厲廷瀾這一把鬼刃煞氣實在太重, 平日裡都靠鬱繪親手鎮壓,若要將它帶出冥府,需得為它打造一把刀鞘,封住它的厲鬼之氣不可。
因此, 他們便在冥府多停留了兩日。
幽冥建造在一株極其龐大的桃木之上, 鬼門位於桃木樹冠頂, 與崑崙和人世間都不同的是,冥府鬼城的城池是沿著桃木巨大的枝乾所建,一層一層往下延伸。
提及冥府陰司, 給人的固有印象便是陰森可怖, 鬼氣瀰漫, 沈丹熹初入冥府之時,所見所聞也確是如此, 隻不過這日從森羅殿中出來時, 所看見的不再是昏黑陰沉的天,而是一蓬蓬緋紅的霞雲。
不, 不是霞雲。
一片緋影飄入視野, 沈丹熹伸手接住,纔看清落入手心的乃是一朵桃花。
那一蓬蓬散佈於鬼城上空的霞雲原來是一簇簇盛放的桃花,桃花成了這幽冥之中唯一的顏色, 飄飛的桃花瓣將鬼城幽暗的街道都映襯得唯美起來。

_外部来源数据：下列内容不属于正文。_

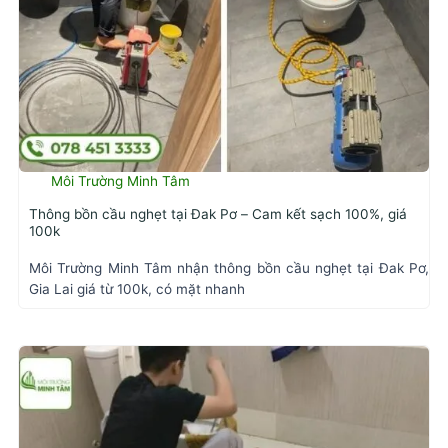
Môi Trường Minh Tâm
Thông bồn cầu nghẹt tại Đak Pơ – Cam kết sạch 100%, giá
100k
Môi Trường Minh Tâm nhận thông bồn cầu nghẹt tại Đak Pơ,
Gia Lai giá từ 100k, có mặt nhanh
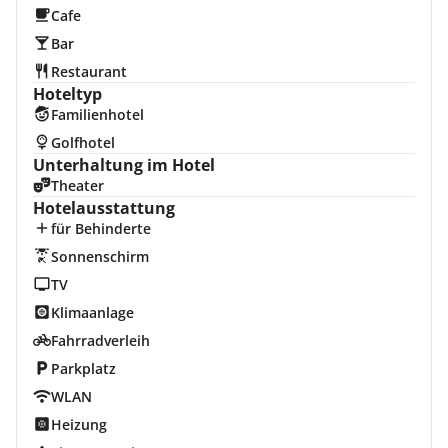
Cafe
Bar
Restaurant
Hoteltyp
Familienhotel
Golfhotel
Unterhaltung im Hotel
Theater
Hotelausstattung
für Behinderte
Sonnenschirm
TV
Klimaanlage
Fahrradverleih
Parkplatz
WLAN
Heizung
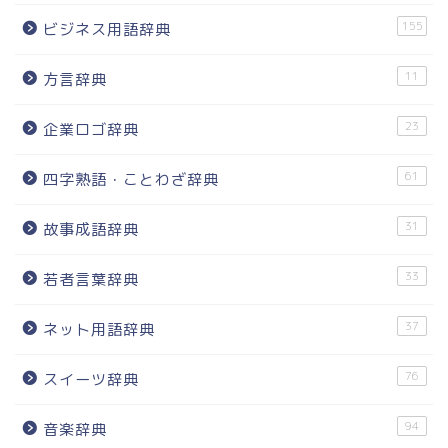
155
ビジネス用語辞典
11
方言辞典
23
企業ロゴ辞典
61
四字熟語・ことわざ辞典
31
故事成語辞典
33
若者言葉辞典
37
ネット用語辞典
76
スイーツ辞典
94
音楽辞典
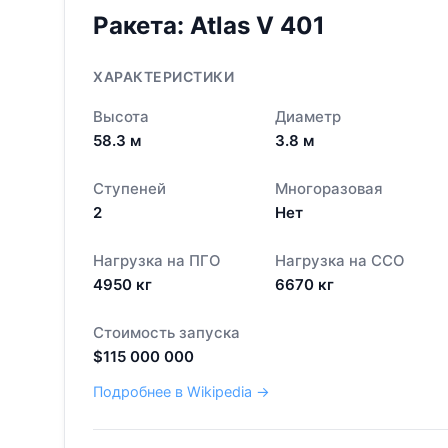
Ракета:
Atlas V 401
ХАРАКТЕРИСТИКИ
Высота
Диаметр
58.3
м
3.8
м
Ступеней
Многоразовая
2
Нет
Нагрузка на ПГО
Нагрузка на ССО
4950
кг
6670
кг
Стоимость запуска
$
115 000 000
Подробнее в Wikipedia →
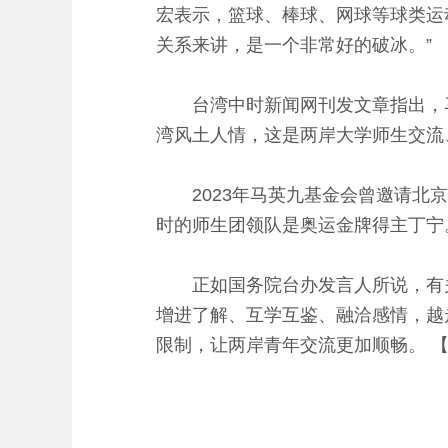
宏表示，篮球、棒球、网球等球类运
关系来讲，是一个非常好的破冰。”
台湾中时新闻网刊发文章指出，马
湾风土人情，这是两岸大学师生交流
2023年马英九基金会曾邀请北京
时的师生团领队是奥运金牌得主丁宁
正如国务院台办发言人所说，有关
增进了解、互学互鉴、融洽感情，越
限制，让两岸青年交流更加顺畅。 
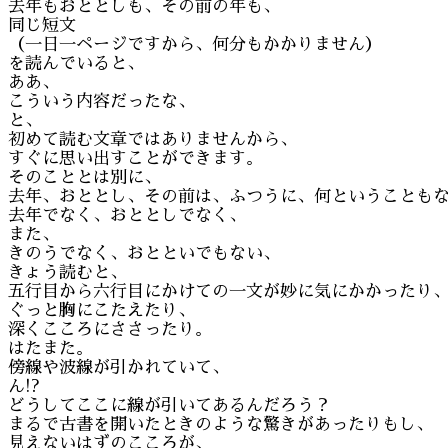
去年もおととしも、その前の年も、
同じ短文
（一日一ページですから、何分もかかりません）
を読んでいると、
ああ、
こういう内容だったな、
と、
初めて読む文章ではありませんから、
すぐに思い出すことができます。
そのこととは別に、
去年、おととし、その前は、ふつうに、何ということも
去年でなく、おととしでなく、
また、
きのうでなく、おとといでもない、
きょう読むと、
五行目から六行目にかけての一文が妙に気にかかったり
ぐっと胸にこたえたり、
深くこころにささったり。
はたまた。
傍線や波線が引かれていて、
ん!?
どうしてここに線が引いてあるんだろう？
まるで古書を開いたときのような驚きがあったりもし、
見えないはずのこころが、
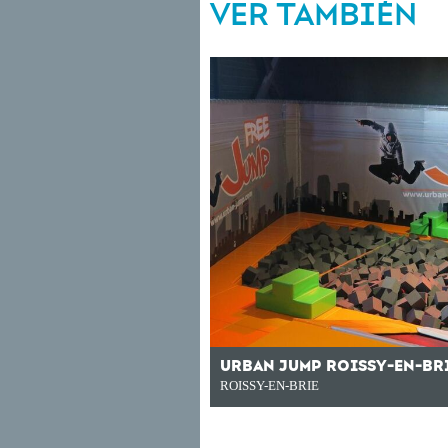
VER TAMBIÉN
URBAN JUMP ROISSY-EN-BR
ROISSY-EN-BRIE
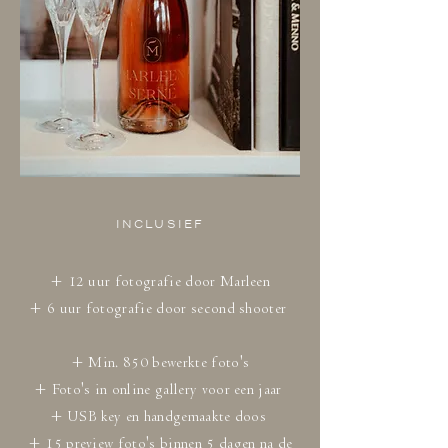
INCLUSIEF
+ 12 uur fotografie door Marleen
+ 6 uur fotografie door second shooter
+ Min. 850 bewerkte foto's
+ Foto's in online gallery voor een jaar
+ USB key en handgemaakte doos
+ 15 preview foto's binnen 5 dagen na de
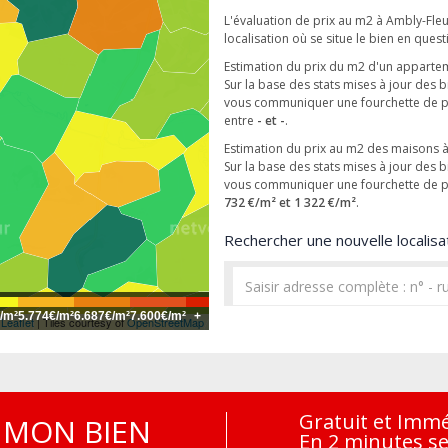
L'évaluation de prix au m2 à Ambly-Fleu
localisation où se situe le bien en quest
Estimation du prix du m2 d'un apparte
Sur la base des stats mises à jour de
vous communiquer une fourchette de p
entre
- et -
.
Estimation du prix au m2 des maisons 
Sur la base des stats mises à jour de
vous communiquer une fourchette de pr
732 €/m² et 1 322 €/m²
.
Rechercher une nouvelle localisat
/m²
5.774€/m²
6.687€/m²
7.600€/m²
+
Leaflet
| Tiles courtesy of
OpenStreetMap
Gratuit et Imm
MON BIEN
En 2 minutes s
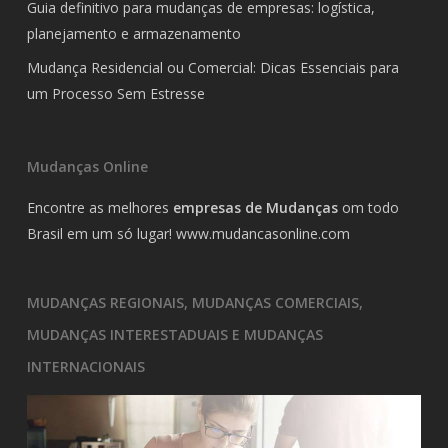
Guia definitivo para mudanças de empresas: logística,
planejamento e armazenamento
Mudança Residencial ou Comercial: Dicas Essenciais para
um Processo Sem Estresse
Mudanças Online
Encontre as melhores
empresas de Mudanças
om todo
Brasil em um só lugar!
www.mudancasonline.com
MUDANÇAS REGIONAIS, MUDANÇAS COMERCIAIS,
MUDANÇAS INTERESTADUAIS E MUDANÇAS
INTERNACIONAIS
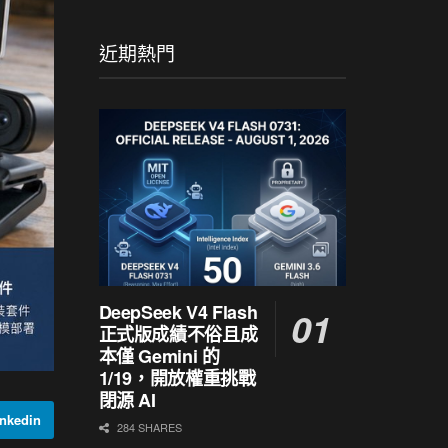
近期熱門
DeepSeek V4 Flash
正式版成績不俗且成
本僅 Gemini 的
1/19，開放權重挑戰
閉源 AI
nkedin
284 SHARES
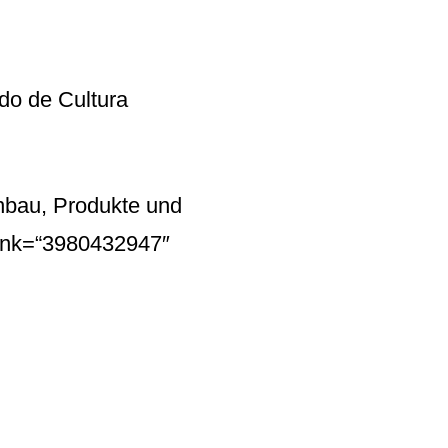
ndo de Cultura
nbau, Produkte und
ink=“3980432947″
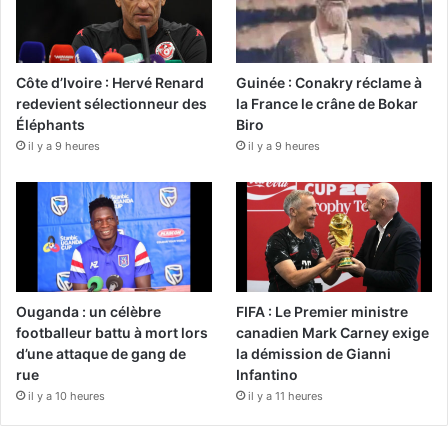
Côte d’Ivoire : Hervé Renard
Guinée : Conakry réclame à
redevient sélectionneur des
la France le crâne de Bokar
Éléphants
Biro
il y a 9 heures
il y a 9 heures
Ouganda : un célèbre
FIFA : Le Premier ministre
footballeur battu à mort lors
canadien Mark Carney exige
d’une attaque de gang de
la démission de Gianni
rue
Infantino
il y a 10 heures
il y a 11 heures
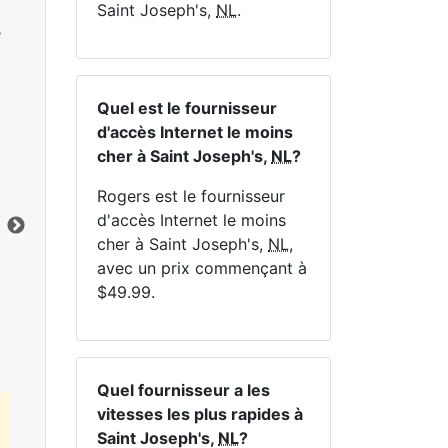
Saint Joseph's,
NL
.
s
Quel est le fournisseur
d'accès Internet le moins
NE
cher à Saint Joseph's,
NL
?
Rogers est le fournisseur
d'accès Internet le moins
cher à Saint Joseph's,
NL
,
avec un prix commençant à
Cliquez ici pour afficher tous les forfaits
$49.99.
Internet MapleWifi.
Quel fournisseur a les
vitesses les plus rapides à
Saint Joseph's,
NL
?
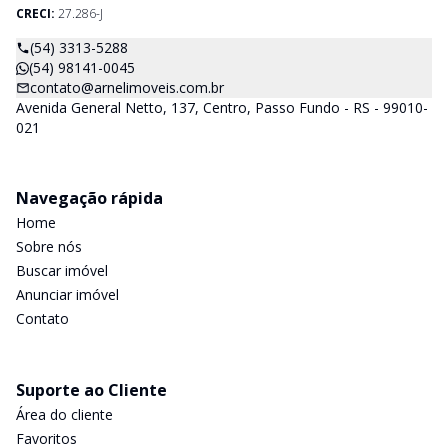
CRECI:
27.286-J
(54) 3313-5288
(54) 98141-0045
contato@arnelimoveis.com.br
Avenida General Netto, 137, Centro, Passo Fundo - RS - 99010-
021
Navegação rápida
Home
Sobre nós
Buscar imóvel
Anunciar imóvel
Contato
Suporte ao Cliente
Área do cliente
Favoritos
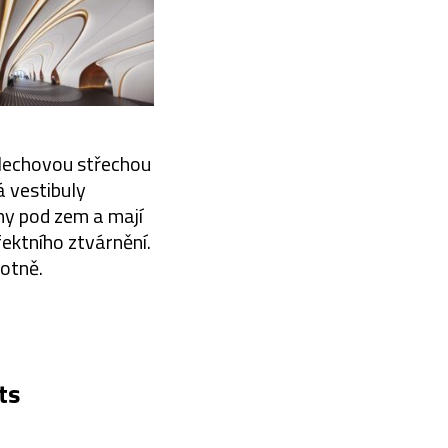
plechovou střechou
á vestibuly
ny pod zem a mají
fektního ztvárnění.
otně.
ts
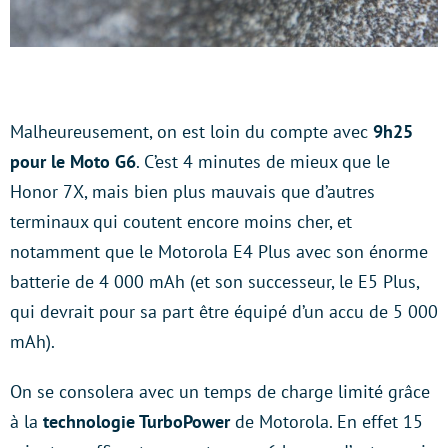
Malheureusement, on est loin du compte avec
9h25
pour le Moto G6
. C’est 4 minutes de mieux que le
Honor 7X, mais bien plus mauvais que d’autres
terminaux qui coutent encore moins cher, et
notamment que le Motorola E4 Plus avec son énorme
batterie de 4 000 mAh (et son successeur, le E5 Plus,
qui devrait pour sa part être équipé d’un accu de 5 000
mAh).
On se consolera avec un temps de charge limité grâce
à la
technologie TurboPower
de Motorola. En effet 15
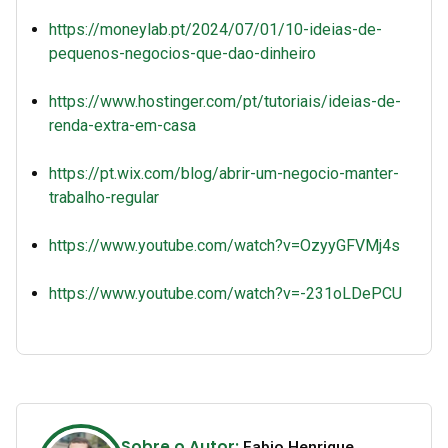
https://moneylab.pt/2024/07/01/10-ideias-de-
pequenos-negocios-que-dao-dinheiro
https://www.hostinger.com/pt/tutoriais/ideias-de-
renda-extra-em-casa
https://pt.wix.com/blog/abrir-um-negocio-manter-
trabalho-regular
https://www.youtube.com/watch?v=OzyyGFVMj4s
https://www.youtube.com/watch?v=-231oLDePCU
Sobre o Autor:
Fabio Henrique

“幽冥竟還有這樣的景色。”沈丹熹走入鬼城街道,像是走入一場花雨之中。
漆飲光抬步跟在她身側, 抬手從她髮髻上撚下一片桃花瓣, 笑道:“我初次見時,也很驚訝, 當初聽城裡的老鬼說過,這桃木花開得快謝得也快, 有時一眨眼桃花就飄滿了整個冥府,再一眨眼又消散乾淨,花開花謝全看冥主的心情。”
沈丹熹聞言,倒也想起自己曾看過的一卷關於冥府創立之初的書卷記載,這整個冥府都建立在桃木之上,冥主便是桃木之主,最初時冥府並冇有這樣森嚴的秩序,是後來才逐一建立的。
這些桃花似乎對城中鬼魂有滋養的作用,桃花一開,原本還算冷清的街道,瞬間就被不知從何處冒出來的鬼魂給塞滿了。
鬼魂們對桃花極為渴望,卻不敢直接從枝頭上摘花,隻敢聚集在花枝下,捧手去接飄落的花瓣,然後將收集的花瓣進行煉化,融入自己的魂中。
沈丹熹合攏手心,握住桃花感應了片刻,從花中感受到濃鬱的陰氣,這些陰氣之於鬼魂,便如靈氣之於修士。
是以,每每花開,都是鬼城之中的一場盛宴。
沈丹熹和漆飲光這兩個外來者,並不需爭搶桃花中的陰氣,隻以觀賞的眼光去看,也覺滿城桃花賞心悅目。
漆飲光從沈丹熹手心裡撚走桃花,隨手送給了身旁的一隻鬼魂,說道:“殿下,難得趕上花開的時候,我帶你去個地方,趁著桃花未謝。”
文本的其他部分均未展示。